Алька в сердцах отодвинул пульку:
– И что хорошего мы сделали? Обрекли друга на жизнь рогоносца. Почему не сказал, Оська? Уж если мне в подробностях насообщали, то ты-то с ними, считай, через стенку. Разве ничего не слышал? Ты ж у нас известный правдолюбец.
– Правдолюбец! Но не стукач, – огрызнулся Граневич. – Как про это сказать? Она на меня зыркает, только что насквозь не прожгла…
Зло, до боли, пожевал губами.
– А, с другой стороны, как я теперь Павлюченку в глаза смотреть стану?

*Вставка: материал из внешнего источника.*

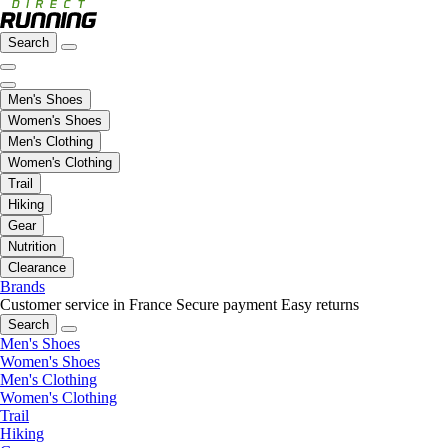
Search
Men's Shoes
Women's Shoes
Men's Clothing
Women's Clothing
Trail
Hiking
Gear
Nutrition
Clearance
Brands
Customer service in France
Secure payment
Easy returns
Search
Men's Shoes
Women's Shoes
Men's Clothing
Women's Clothing
Trail
Hiking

– Не за что вам себя корить, – веско произнёс Горошко, дотоле отмалчивавшийся. – Слышали же: ему и без вас порасписали! Хотел бы развестись, поводов хватало. И – что? Зачем он сюда припёрся? Так я вам скажу. Потому что на самом деле разводиться не хочет. Но и смолчать самолюбие не позволяет. Вот и мечется!
– Но в чем логика?! – не понял рациональный Граневич.
– Логика-то тут причём? – захохотал язвительно Горошко. – Когда у мужика в голове бушует сперма, для логики места там не остается. На самом деле, чего он от вас ждал, то и получил, – успокоения! Если б вы сейчас раскрыли ему, что жена, пока он служил, по рукам пошла, так он бы и тогда не развелся. Но дружка вы бы потеряли! Это уж поверьте женатику со стажем.
Вслушался в надсадный голос жены из-за приоткрытой двери. Выдохнул безысходно.
– Я вам больше скажу, – внёс свои пять копеек Робик. – Они теперь до второго пришествия будут друг дружке разборки устраивать. А в конце – все равно разведутся.
Единственный, кто не проронил ни слова, был комсомольский секретарь. Как только в квартире появились муж с женой, Девятьяров, совершенно восхищённый, исподтишка разглядывал Сонечку.